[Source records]
• • •

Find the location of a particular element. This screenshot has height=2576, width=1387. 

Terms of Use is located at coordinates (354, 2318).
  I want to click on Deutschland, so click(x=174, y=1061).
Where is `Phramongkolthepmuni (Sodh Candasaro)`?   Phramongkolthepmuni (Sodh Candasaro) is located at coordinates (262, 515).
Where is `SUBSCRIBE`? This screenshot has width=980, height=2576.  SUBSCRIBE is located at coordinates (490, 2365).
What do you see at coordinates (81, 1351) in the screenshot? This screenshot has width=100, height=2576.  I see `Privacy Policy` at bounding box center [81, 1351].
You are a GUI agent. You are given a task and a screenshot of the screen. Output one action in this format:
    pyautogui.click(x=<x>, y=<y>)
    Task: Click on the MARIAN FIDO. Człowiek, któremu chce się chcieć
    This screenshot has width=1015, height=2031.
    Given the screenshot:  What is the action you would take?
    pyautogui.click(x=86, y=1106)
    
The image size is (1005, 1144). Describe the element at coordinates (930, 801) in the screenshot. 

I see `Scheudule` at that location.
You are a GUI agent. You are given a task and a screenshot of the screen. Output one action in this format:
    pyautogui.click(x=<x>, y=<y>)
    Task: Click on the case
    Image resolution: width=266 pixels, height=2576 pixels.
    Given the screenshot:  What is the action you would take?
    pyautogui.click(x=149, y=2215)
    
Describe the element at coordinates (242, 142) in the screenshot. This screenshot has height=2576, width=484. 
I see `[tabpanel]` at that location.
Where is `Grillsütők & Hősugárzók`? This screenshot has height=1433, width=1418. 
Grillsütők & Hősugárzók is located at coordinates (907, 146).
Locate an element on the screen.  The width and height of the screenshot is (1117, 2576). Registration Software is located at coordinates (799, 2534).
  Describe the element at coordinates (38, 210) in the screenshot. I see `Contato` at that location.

• • •

What to produce: Write out, word for word, the line containing "This screenshot has width=1015, height=2031." and all the lines after it in the entries above, and nothing more.

Written response:
    This screenshot has width=1015, height=2031.
    Given the screenshot:  What is the action you would take?
    pyautogui.click(x=86, y=1106)
    
The image size is (1005, 1144). Describe the element at coordinates (930, 801) in the screenshot. 

I see `Scheudule` at that location.
You are a GUI agent. You are given a task and a screenshot of the screen. Output one action in this format:
    pyautogui.click(x=<x>, y=<y>)
    Task: Click on the case
    Image resolution: width=266 pixels, height=2576 pixels.
    Given the screenshot:  What is the action you would take?
    pyautogui.click(x=149, y=2215)
    
Describe the element at coordinates (242, 142) in the screenshot. This screenshot has height=2576, width=484. 
I see `[tabpanel]` at that location.
Where is `Grillsütők & Hősugárzók`? This screenshot has height=1433, width=1418. 
Grillsütők & Hősugárzók is located at coordinates (907, 146).
Locate an element on the screen.  The width and height of the screenshot is (1117, 2576). Registration Software is located at coordinates (799, 2534).
  Describe the element at coordinates (38, 210) in the screenshot. I see `Contato` at that location.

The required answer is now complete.